Even datasets that provide bounding box annotations, such as CODEBRIM and dacl1k, still suffer from issues like insufficient annotation granularity, limited defect type coverage, and inconsistent image resolution. For example, CODEBRIM’s annotations mainly focus on common defect types such as cracks, spalling, and exposed reinforcement, and the images are mostly collected from a single bridge environment, lacking diverse scene conditions, which hinders the model’s adaptability to complex environments. Although the dacl1k dataset includes six types of defect annotations, the wide variation in image resolutions and inconsistent shooting standards lead to uneven training sample quality, which affects the stability and robustness of detection models. In addition, while COCO-Bridge-2021 and its enhanced version COCO-Bridge-2021+ offer object detection annotations for detailed bridge components (such as bearings, gusset plates, and stiffeners), their focus is on structural components rather than specific damage types. Therefore, they are not directly applicable to surface defect detection tasks such as cracks, spalling, seepage, and exposed reinforcement. Furthermore, the image count in this series of datasets remains relatively limited, and the capture conditions are homogeneous, lacking diversity in lighting, viewpoints, and backgrounds—factors that are critical for improving a model’s generalization ability in real-world complex scenarios.

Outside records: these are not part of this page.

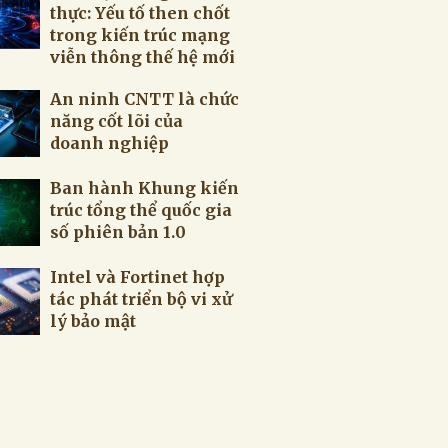
thực: Yếu tố then chốt
trong kiến trúc mạng
viễn thông thế hệ mới
An ninh CNTT là chức
năng cốt lõi của
doanh nghiệp
Ban hành Khung kiến
trúc tổng thể quốc gia
số phiên bản 1.0
Intel và Fortinet hợp
tác phát triển bộ vi xử
lý bảo mật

Therefore, this paper creates the GYU-DET dataset, aiming to address the shortcomings of existing datasets. The GYU-DET dataset includes a large number of high-resolution images, featuring six types of bridge defects: cracks, spalling, seepage, honeycombed surfaces, exposed rebar, and holes. The data is collected under various lighting and weather conditions to ensure diversity and complexity. Furthermore, the dataset provides precise bounding box annotations and detailed records of defect details, greatly improving the model’s applicability and detection accuracy in object detection tasks. Through GYU-DET, research in bridge defect detection will gain more comprehensive and accurate data support, enhancing the model’s practicality and robustness.

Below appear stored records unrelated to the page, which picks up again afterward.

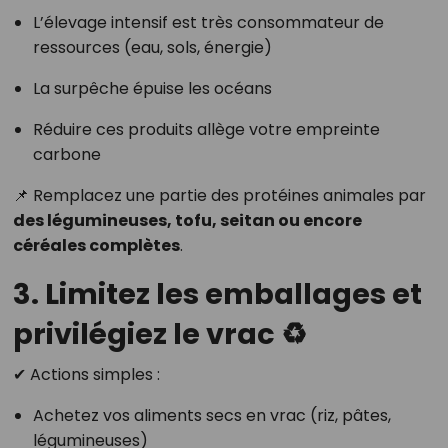
L’élevage intensif est très consommateur de
ressources (eau, sols, énergie)
La surpêche épuise les océans
Réduire ces produits allège votre empreinte
carbone
📌 Remplacez une partie des protéines animales par
des légumineuses, tofu, seitan ou encore
céréales complètes
.
3. Limitez les emballages et
privilégiez le vrac ♻️
✔ Actions simples :
Achetez vos aliments secs en vrac (riz, pâtes,
légumineuses)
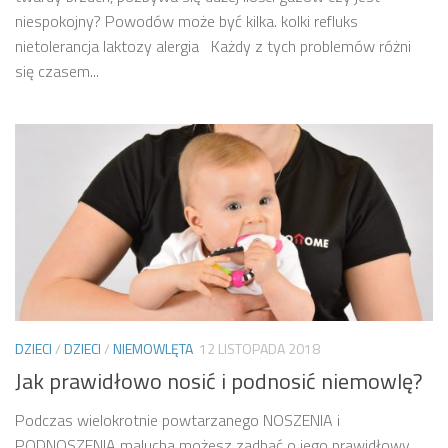
niespokojny? Powodów może być kilka. kolki refluks
nietolerancja laktozy alergia Każdy z tych problemów różni
się czasem...
DZIECI
/
DZIECI
/
NIEMOWLĘTA
12 LISTOPADA 2018
Jak prawidłowo nosić i podnosić niemowlę?
Podczas wielokrotnie powtarzanego NOSZENIA i
PODNOSZENIA malucha możesz zadbać o jego prawidłowy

The data in this paper captures the complexity and diversity of bridge surface defects through collection under various lighting and environmental conditions. The data collection lasted 18 months (from April 2015 to December 2016), with over 18,000 raw images collected. After strict screening, annotation, and processing, a total of 11,123 clear and feature-distinct images were retained. These images cover multiple key parts of the bridge, including piers, main beams, railings, supports, etc., ensuring the representativeness and completeness of the data. Additionally, the dataset covers various lighting conditions (adequate lighting, low light, dim light) and weather conditions (rainy days, distant views, debris interference, etc.), providing rich training data for the algorithm’s robustness and generalization ability. The data annotation in this paper strictly follows the Chinese Road and Bridge Maintenance Standards22, classifying bridge surface defects into six categories: cracks, spalling, honeycombed surfaces, exposed rebar, seepage, and holes. To address the challenges encountered in the annotation process (such as ambiguous boundaries between defect types, coexistence of multiple defects, and difficulty in annotating irregular shapes), this paper established detailed annotation guidelines to ensure objectivity and consistency in the annotation process. The data annotation used the YOLO format to facilitate training and validation for deep learning object detection tasks.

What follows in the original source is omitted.